R. Na Europa não pode ter uma grande coalizão à Alemanha. A dinâmica é diferente: há coincidências entre os partidos pró-europeus do Parlamento, assim como na Comissão e no Conselho, mas isso não significa que tenha disciplina de voto nem uma maioria estável, mas sim que as decisões cruciais se tomam por amplo consenso. Depois, a esquerda tem margem para se diferenciar em assuntos como a educação, a previdência e os impostos. Mas, diante destes resultados e a sensação de lonjura dos eleitores com respeito às instituições, há que fazer uma reflexão urgente sobre as decisões imprescindíveis para retomar  o crescimento e a criação de emprego, e sobre como nos submeter a um maior controle democrático.

P. Se não é Juncker, que está há anos em postos relevantes, precisamente o que os votantes querem evitar?

R. Eu não avalio os políticos pelos anos que levam no cargo, mas sim pelo que fizeram e são capazes de fazer no futuro. E Juncker, que não é da minha família política nem o responsável principal dos ajustes e as reformas destes anos, me parece o melhor dentro da centro-direita.

P. Que parte do acontecido é imputável à Comissão?

R. Em alguns países os Governos foram castigados; outros estão satisfeitos com suas políticas nacionais (a Alemanha) e mostraram sua rejeição para alguns aspectos do projeto europeu. Mas não acho que se possa ficar fazendo conjecturas como se pudesse discernir que grau de castigo corresponde à Comissão. Os resultados, em todo caso, suporiam um castigo a esse magma chamado Bruxelas: Comissão, Conselho, Eurogrupo, BCE, Merkel, tudo isso.

P. Esse é o problema: esse magma impede os eleitores de identificar os responsáveis pelas decisões e castigá-los de forma coerente. O exemplo é a Comissão Europeia.

R. À Comissão tem sido encomendada uma tarefa ingrata: aplicar as regras acordadas pelas capitais, que incluem remédios amargos. Podem nos criticar por isso. Mas essas regras foram provadas pelos sócios no Conselho.

P. O PP será a primeira força do Parlamento por 20 anos seguidos. O que acontece com a esquerda?

R. Para a social-democracia os resultados são medíocres. São bons na Itália e Romênia, bastante bons na Alemanha e Portugal, mas ruins no Norte e em dois países-chave: França e Espanha. Não é singelo tirar conclusões. Há uma centrifugação do voto desde os dois grandes partidos e isso não é apenas um episódio: corre o risco de converter em uma tendência. Para evitá-lo, a social-democracia tem que buscar um espaço mais amplo; abrir outros setores do eleitorado.

P. Mais para o centro? Não mais para a esquerda?

R. Mais para adiante.
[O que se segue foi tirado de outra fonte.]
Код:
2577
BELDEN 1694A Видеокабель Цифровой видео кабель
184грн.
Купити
A social-democracia teve um problema nas últimas décadas: quando chegava ao poder, tinha que derrubar as grandes promessas anunciadas em campanha porque não eram consistentes com políticas econômicas solventes. Piketty e companhia apontam que há que redirigir o foco para corrigir os resultados do mercado, ser beligerantes em matéria de desigualdade. Esse era e é o caminho.

P. E na Espanha?

R. Na Espanha, precisamente, a social-democracia fez isso nos anos oitenta e noventa: derrubou políticas que reduziram as desigualdades. Quando isso é abandonado e se ativam políticas fiscais injustas, quando se dá uma machadada depois de outra aos serviços públicos ou quando se destroem milhões de empregos e não se atua em consequência, recrescem as desigualdades. Dito isto, a Espanha não participa dessa tendência à alça dos radicais. Deveríamos parabenizá-los por isso.

P. Sim houve uma machadada ao bipartidarismo.
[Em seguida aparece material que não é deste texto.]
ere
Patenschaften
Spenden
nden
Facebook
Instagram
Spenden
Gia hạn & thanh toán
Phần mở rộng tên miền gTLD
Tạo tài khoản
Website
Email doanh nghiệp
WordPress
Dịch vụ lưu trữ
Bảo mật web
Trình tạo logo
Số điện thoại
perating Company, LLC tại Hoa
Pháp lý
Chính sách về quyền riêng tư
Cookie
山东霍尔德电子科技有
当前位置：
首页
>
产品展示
R. Isso faz parte das consequências da crise. O acréscimo vertiginoso do desemprego, a falta de expectativas, a corrupção, geram a sensação de que os que governaram desde o início da crise não encararam suas consequências com o suficiente rigor nem se esforçaram o suficiente para explicar suas respostas aos cidadãos. Pode que na Espanha os cidadãos vão por adiante da política.